►

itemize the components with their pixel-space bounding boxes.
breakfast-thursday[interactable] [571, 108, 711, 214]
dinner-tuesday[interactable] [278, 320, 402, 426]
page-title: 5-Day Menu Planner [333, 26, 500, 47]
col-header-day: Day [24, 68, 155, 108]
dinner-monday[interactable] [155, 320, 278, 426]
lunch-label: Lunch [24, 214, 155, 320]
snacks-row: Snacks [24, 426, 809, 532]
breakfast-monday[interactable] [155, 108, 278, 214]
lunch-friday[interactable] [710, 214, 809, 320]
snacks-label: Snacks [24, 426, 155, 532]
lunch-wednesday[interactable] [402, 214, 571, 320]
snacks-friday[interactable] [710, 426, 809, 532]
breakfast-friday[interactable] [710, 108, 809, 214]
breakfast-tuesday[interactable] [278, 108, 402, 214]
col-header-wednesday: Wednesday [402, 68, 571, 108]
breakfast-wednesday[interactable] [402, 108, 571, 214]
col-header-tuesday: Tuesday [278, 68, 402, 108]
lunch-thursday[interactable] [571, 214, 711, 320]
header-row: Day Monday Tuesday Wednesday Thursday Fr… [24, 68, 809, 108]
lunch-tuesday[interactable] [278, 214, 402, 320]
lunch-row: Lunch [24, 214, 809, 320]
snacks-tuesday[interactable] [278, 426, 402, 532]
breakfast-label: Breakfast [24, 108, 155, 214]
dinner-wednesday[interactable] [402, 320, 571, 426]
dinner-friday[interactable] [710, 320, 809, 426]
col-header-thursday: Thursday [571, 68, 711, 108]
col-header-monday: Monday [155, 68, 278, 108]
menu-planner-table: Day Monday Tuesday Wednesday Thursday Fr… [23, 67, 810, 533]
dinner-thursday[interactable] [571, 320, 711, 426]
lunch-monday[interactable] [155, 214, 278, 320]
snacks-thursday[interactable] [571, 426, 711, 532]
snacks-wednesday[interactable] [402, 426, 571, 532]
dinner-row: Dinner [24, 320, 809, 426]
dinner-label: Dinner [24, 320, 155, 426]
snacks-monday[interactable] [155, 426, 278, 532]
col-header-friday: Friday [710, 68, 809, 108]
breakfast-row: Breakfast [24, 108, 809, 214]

◄

WORK INSTRUCTION >>
All of the material must appear again, exactly as given.

WRITTEN RESPONSE >>
itemize the components with their pixel-space bounding boxes.
breakfast-thursday[interactable] [571, 108, 711, 214]
dinner-tuesday[interactable] [278, 320, 402, 426]
page-title: 5-Day Menu Planner [333, 26, 500, 47]
col-header-day: Day [24, 68, 155, 108]
dinner-monday[interactable] [155, 320, 278, 426]
lunch-label: Lunch [24, 214, 155, 320]
snacks-row: Snacks [24, 426, 809, 532]
breakfast-monday[interactable] [155, 108, 278, 214]
lunch-friday[interactable] [710, 214, 809, 320]
snacks-label: Snacks [24, 426, 155, 532]
lunch-wednesday[interactable] [402, 214, 571, 320]
snacks-friday[interactable] [710, 426, 809, 532]
breakfast-friday[interactable] [710, 108, 809, 214]
breakfast-tuesday[interactable] [278, 108, 402, 214]
col-header-wednesday: Wednesday [402, 68, 571, 108]
breakfast-wednesday[interactable] [402, 108, 571, 214]
col-header-tuesday: Tuesday [278, 68, 402, 108]
lunch-thursday[interactable] [571, 214, 711, 320]
header-row: Day Monday Tuesday Wednesday Thursday Fr… [24, 68, 809, 108]
lunch-tuesday[interactable] [278, 214, 402, 320]
lunch-row: Lunch [24, 214, 809, 320]
snacks-tuesday[interactable] [278, 426, 402, 532]
breakfast-label: Breakfast [24, 108, 155, 214]
dinner-wednesday[interactable] [402, 320, 571, 426]
dinner-friday[interactable] [710, 320, 809, 426]
col-header-thursday: Thursday [571, 68, 711, 108]
col-header-monday: Monday [155, 68, 278, 108]
menu-planner-table: Day Monday Tuesday Wednesday Thursday Fr… [23, 67, 810, 533]
dinner-thursday[interactable] [571, 320, 711, 426]
lunch-monday[interactable] [155, 214, 278, 320]
snacks-thursday[interactable] [571, 426, 711, 532]
snacks-wednesday[interactable] [402, 426, 571, 532]
dinner-row: Dinner [24, 320, 809, 426]
dinner-label: Dinner [24, 320, 155, 426]
snacks-monday[interactable] [155, 426, 278, 532]
col-header-friday: Friday [710, 68, 809, 108]
breakfast-row: Breakfast [24, 108, 809, 214]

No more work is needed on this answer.